Pick every line out of the entries below that holds the string "kapal", and report them.

(Stored dataset items)
╭──

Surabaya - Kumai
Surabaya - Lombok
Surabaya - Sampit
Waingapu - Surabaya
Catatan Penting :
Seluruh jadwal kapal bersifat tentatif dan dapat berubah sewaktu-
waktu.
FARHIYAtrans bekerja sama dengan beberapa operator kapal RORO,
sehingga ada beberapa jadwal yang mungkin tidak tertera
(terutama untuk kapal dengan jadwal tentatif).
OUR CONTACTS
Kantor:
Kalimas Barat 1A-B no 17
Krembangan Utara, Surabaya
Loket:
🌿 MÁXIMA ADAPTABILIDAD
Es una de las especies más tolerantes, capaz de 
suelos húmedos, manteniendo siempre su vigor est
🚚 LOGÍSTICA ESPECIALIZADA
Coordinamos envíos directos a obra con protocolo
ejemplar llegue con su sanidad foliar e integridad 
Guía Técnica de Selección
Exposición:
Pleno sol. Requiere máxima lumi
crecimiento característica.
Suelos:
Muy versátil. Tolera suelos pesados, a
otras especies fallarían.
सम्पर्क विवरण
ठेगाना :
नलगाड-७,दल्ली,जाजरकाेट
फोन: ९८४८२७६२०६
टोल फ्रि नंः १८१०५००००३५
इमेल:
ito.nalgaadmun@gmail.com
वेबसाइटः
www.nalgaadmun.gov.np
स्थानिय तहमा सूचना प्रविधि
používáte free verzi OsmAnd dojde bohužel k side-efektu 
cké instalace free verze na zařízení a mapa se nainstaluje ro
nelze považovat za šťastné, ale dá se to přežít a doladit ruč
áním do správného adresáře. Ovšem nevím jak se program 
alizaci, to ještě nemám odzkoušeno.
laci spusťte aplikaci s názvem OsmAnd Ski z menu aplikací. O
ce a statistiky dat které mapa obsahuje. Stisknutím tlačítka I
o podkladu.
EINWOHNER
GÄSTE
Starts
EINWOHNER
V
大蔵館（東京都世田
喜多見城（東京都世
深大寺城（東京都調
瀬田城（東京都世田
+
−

╰──
╭──

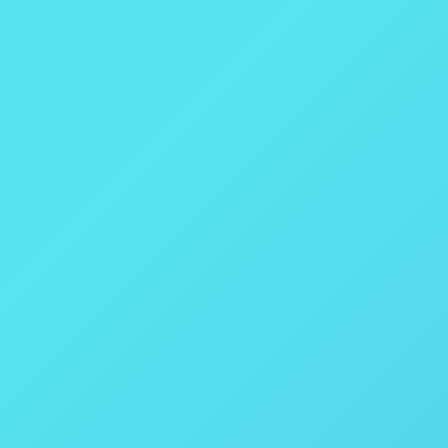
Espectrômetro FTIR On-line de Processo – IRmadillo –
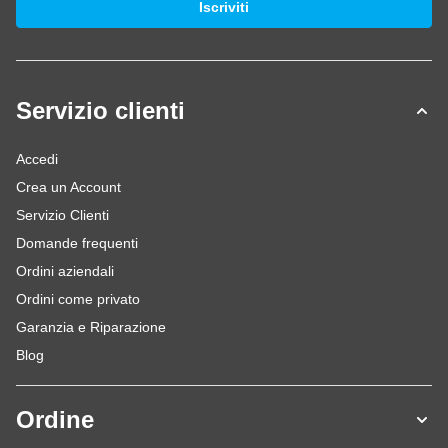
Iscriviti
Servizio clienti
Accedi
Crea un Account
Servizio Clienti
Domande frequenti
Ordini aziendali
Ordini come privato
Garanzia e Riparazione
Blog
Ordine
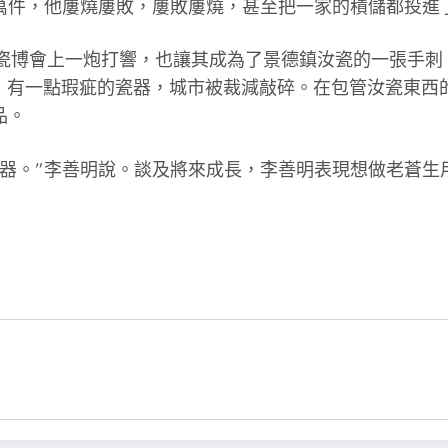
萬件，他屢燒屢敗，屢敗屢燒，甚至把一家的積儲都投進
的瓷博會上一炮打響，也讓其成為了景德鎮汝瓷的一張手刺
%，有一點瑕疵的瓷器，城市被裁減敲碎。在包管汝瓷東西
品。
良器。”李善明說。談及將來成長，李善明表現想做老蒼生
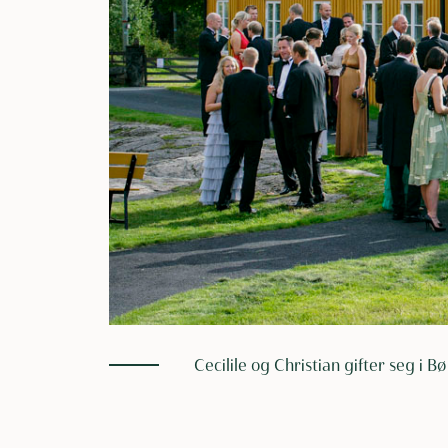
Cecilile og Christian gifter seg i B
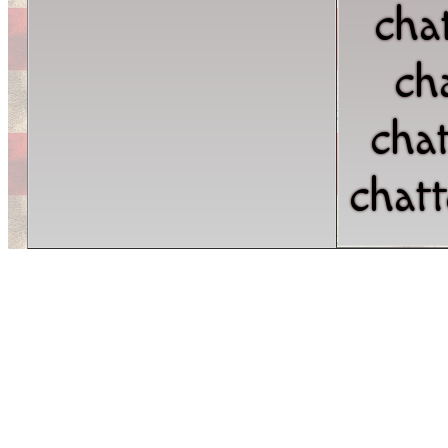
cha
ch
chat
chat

╰──
╭──

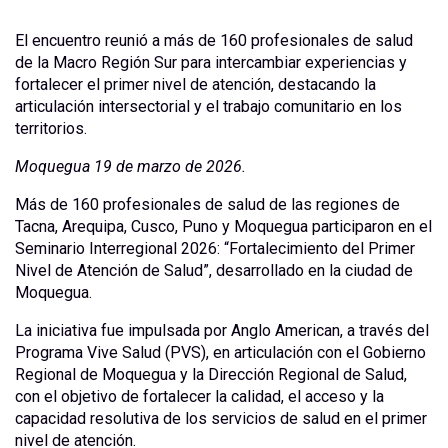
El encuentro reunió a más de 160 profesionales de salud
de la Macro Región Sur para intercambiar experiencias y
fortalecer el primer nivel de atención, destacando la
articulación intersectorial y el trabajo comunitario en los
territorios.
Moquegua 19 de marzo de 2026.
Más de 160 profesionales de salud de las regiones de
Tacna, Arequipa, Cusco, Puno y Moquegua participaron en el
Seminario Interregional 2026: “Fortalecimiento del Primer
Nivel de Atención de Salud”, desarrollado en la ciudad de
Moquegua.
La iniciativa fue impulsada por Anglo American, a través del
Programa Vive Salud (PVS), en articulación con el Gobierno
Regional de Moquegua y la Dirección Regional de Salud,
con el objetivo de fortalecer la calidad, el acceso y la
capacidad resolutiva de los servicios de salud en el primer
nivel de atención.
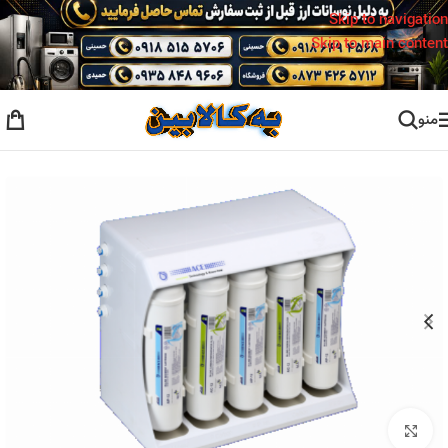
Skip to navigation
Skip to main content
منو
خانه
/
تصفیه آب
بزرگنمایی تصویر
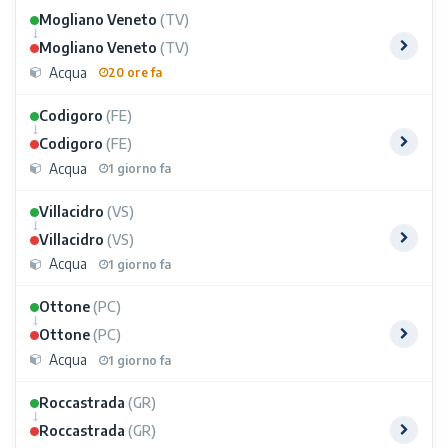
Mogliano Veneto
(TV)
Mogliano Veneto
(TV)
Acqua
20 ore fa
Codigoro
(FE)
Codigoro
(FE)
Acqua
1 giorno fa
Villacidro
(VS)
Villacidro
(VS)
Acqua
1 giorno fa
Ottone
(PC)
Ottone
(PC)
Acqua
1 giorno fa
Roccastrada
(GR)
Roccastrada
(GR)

╰──

TASK RESULT
Seluruh jadwal kapal bersifat tentatif dan dapat berubah sewaktu-
FARHIYAtrans bekerja sama dengan beberapa operator kapal RORO,
(terutama untuk kapal dengan jadwal tentatif).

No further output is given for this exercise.